モプラズマ感染症:マダニに吸血された際にモプラズマが体内に入ってしまい、貧血や発熱を起こす感染症です。
SFTSウイルス(重症熱性血小板減少症候群):人間にもうつる可能性があり、感染すると発熱、下痢や嘔吐、皮下出血などの症状が起きます。ライム病:ボレリア菌によって発熱や皮膚疾患が起きます。
【 予防 】
・定期的な予防薬の投与:3月中旬~4月上旬頃からスタートし、12月ごろまで続けることを推奨しています。
・清潔な環境づくり:寄生虫は繁殖力が強く、室内に侵入されると完全に駆除するには時間がかかります。室内掃除のほか、こまめな換気や布類の洗濯を心がけ、生活環境を清潔に保ち繁殖しにくい環境をつくる
・定期的なブラッシングやシャンプーで体をかゆがる場所や脱毛部分、ノミの糞がないかなど日常的に確認する。
【 もし寄生してしまったら… 】
駆除薬を処方いたしますので、当院へお越しください。
全身に駆除の成分が広がり、ついている寄生虫の成虫を数時間から数日でほぼ駆除する作用があります。
速やかに処方することでノミが卵を産む前に駆除することができ、駆除効果は約1ヶ月間持続します。

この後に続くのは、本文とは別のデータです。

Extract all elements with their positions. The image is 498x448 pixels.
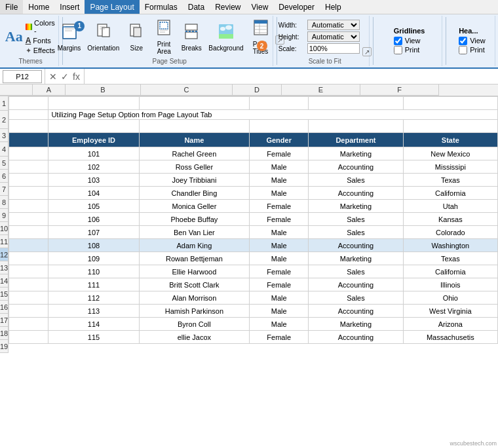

ノミの成虫を見つけたとき、ぜったいにしてはいけないのが「ノミをつぶしてしまう」ことです。つぶしたことで卵が飛び散ってしまう危険性があります。これ以上ノミを繁殖させないためにも、ノミをつかまえたら、つぶさずに中性洗剤(食器用洗剤)を入れた水に沈めましょう。その後は室内を徹底的に掃除し、スプレータイプのノミ駆除薬など対策してください。
また猫がマダニに噛まれていた場合も、マダニは皮膚の奥にまで頭を突っ込んで噛みついているので、簡単には取れません。無理やり引っ張ってしまうと、マダニの胴体だけがちぎれて、頭部はそのまま犬の体内に残ってしまいます。
また、マダニは体内にさまざまな細菌やウイルスを持っているため、感染症を引き起こします。
SFTSウイルス(重症熱性血小板減少症候群)は、人間にもうつる可能性があるので、ご自身で無理に取り除こうとすることは危険です。
ノミ・マダニが寄生してしまったら、必ず来院してください。